### Problem statement
Entries must be copied exactly, with nothing left out.

### Dataset entries
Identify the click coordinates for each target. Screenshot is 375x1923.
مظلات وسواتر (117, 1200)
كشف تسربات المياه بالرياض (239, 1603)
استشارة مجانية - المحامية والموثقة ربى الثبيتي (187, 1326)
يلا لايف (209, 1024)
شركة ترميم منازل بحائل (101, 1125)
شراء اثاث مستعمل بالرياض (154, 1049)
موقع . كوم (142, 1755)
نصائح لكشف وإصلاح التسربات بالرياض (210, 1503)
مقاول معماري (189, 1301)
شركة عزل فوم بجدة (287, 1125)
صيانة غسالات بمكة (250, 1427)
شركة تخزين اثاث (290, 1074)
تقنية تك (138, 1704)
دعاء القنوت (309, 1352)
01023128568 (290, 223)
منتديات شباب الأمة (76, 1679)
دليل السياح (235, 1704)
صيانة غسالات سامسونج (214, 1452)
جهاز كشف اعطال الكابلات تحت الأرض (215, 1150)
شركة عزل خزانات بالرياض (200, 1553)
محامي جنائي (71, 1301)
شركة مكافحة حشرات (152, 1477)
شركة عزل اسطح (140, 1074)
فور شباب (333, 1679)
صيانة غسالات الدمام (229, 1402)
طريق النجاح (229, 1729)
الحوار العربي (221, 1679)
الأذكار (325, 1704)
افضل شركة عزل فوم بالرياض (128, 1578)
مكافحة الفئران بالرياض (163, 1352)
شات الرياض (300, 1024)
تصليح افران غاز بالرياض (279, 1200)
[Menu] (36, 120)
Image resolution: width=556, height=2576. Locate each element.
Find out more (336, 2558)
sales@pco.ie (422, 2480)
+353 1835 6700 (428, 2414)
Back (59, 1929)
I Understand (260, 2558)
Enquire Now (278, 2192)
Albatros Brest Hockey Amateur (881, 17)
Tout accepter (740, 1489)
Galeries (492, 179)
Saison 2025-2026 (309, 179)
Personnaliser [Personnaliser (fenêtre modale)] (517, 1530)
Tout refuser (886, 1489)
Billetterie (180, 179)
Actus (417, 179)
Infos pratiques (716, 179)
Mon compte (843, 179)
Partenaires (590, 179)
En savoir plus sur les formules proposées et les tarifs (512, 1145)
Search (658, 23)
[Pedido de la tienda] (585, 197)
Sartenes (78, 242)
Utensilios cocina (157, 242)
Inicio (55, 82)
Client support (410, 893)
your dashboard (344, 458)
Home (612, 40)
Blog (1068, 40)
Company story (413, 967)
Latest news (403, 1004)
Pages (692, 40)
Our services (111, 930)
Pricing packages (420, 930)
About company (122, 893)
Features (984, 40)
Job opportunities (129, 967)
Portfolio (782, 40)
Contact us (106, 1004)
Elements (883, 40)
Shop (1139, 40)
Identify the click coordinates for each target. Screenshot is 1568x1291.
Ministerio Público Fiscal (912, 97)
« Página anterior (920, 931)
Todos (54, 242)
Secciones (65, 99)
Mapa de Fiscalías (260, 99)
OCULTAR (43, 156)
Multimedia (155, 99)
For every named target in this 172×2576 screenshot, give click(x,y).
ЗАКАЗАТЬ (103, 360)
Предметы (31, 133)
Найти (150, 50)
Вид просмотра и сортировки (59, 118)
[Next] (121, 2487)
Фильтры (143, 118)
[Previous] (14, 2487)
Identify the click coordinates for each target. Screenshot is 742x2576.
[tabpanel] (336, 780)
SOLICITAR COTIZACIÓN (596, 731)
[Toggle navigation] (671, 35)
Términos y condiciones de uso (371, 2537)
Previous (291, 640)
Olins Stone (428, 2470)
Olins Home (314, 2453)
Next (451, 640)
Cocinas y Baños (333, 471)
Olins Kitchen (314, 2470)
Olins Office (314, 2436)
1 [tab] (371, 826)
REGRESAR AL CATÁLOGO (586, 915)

### Response to the exercise
Identify the click coordinates for each target. Screenshot is 375x1923.
مظلات وسواتر (117, 1200)
كشف تسربات المياه بالرياض (239, 1603)
استشارة مجانية - المحامية والموثقة ربى الثبيتي (187, 1326)
يلا لايف (209, 1024)
شركة ترميم منازل بحائل (101, 1125)
شراء اثاث مستعمل بالرياض (154, 1049)
موقع . كوم (142, 1755)
نصائح لكشف وإصلاح التسربات بالرياض (210, 1503)
مقاول معماري (189, 1301)
شركة عزل فوم بجدة (287, 1125)
صيانة غسالات بمكة (250, 1427)
شركة تخزين اثاث (290, 1074)
تقنية تك (138, 1704)
دعاء القنوت (309, 1352)
01023128568 (290, 223)
منتديات شباب الأمة (76, 1679)
دليل السياح (235, 1704)
صيانة غسالات سامسونج (214, 1452)
جهاز كشف اعطال الكابلات تحت الأرض (215, 1150)
شركة عزل خزانات بالرياض (200, 1553)
محامي جنائي (71, 1301)
شركة مكافحة حشرات (152, 1477)
شركة عزل اسطح (140, 1074)
فور شباب (333, 1679)
صيانة غسالات الدمام (229, 1402)
طريق النجاح (229, 1729)
الحوار العربي (221, 1679)
الأذكار (325, 1704)
افضل شركة عزل فوم بالرياض (128, 1578)
مكافحة الفئران بالرياض (163, 1352)
شات الرياض (300, 1024)
تصليح افران غاز بالرياض (279, 1200)
[Menu] (36, 120)
Image resolution: width=556, height=2576. Locate each element.
Find out more (336, 2558)
sales@pco.ie (422, 2480)
+353 1835 6700 (428, 2414)
Back (59, 1929)
I Understand (260, 2558)
Enquire Now (278, 2192)
Albatros Brest Hockey Amateur (881, 17)
Tout accepter (740, 1489)
Galeries (492, 179)
Saison 2025-2026 (309, 179)
Personnaliser [Personnaliser (fenêtre modale)] (517, 1530)
Tout refuser (886, 1489)
Billetterie (180, 179)
Actus (417, 179)
Infos pratiques (716, 179)
Mon compte (843, 179)
Partenaires (590, 179)
En savoir plus sur les formules proposées et les tarifs (512, 1145)
Search (658, 23)
[Pedido de la tienda] (585, 197)
Sartenes (78, 242)
Utensilios cocina (157, 242)
Inicio (55, 82)
Client support (410, 893)
your dashboard (344, 458)
Home (612, 40)
Blog (1068, 40)
Company story (413, 967)
Latest news (403, 1004)
Pages (692, 40)
Our services (111, 930)
Pricing packages (420, 930)
About company (122, 893)
Features (984, 40)
Job opportunities (129, 967)
Portfolio (782, 40)
Contact us (106, 1004)
Elements (883, 40)
Shop (1139, 40)
Identify the click coordinates for each target. Screenshot is 1568x1291.
Ministerio Público Fiscal (912, 97)
« Página anterior (920, 931)
Todos (54, 242)
Secciones (65, 99)
Mapa de Fiscalías (260, 99)
OCULTAR (43, 156)
Multimedia (155, 99)
For every named target in this 172×2576 screenshot, give click(x,y).
ЗАКАЗАТЬ (103, 360)
Предметы (31, 133)
Найти (150, 50)
Вид просмотра и сортировки (59, 118)
[Next] (121, 2487)
Фильтры (143, 118)
[Previous] (14, 2487)
Identify the click coordinates for each target. Screenshot is 742x2576.
[tabpanel] (336, 780)
SOLICITAR COTIZACIÓN (596, 731)
[Toggle navigation] (671, 35)
Términos y condiciones de uso (371, 2537)
Previous (291, 640)
Olins Stone (428, 2470)
Olins Home (314, 2453)
Next (451, 640)
Cocinas y Baños (333, 471)
Olins Kitchen (314, 2470)
Olins Office (314, 2436)
1 [tab] (371, 826)
REGRESAR AL CATÁLOGO (586, 915)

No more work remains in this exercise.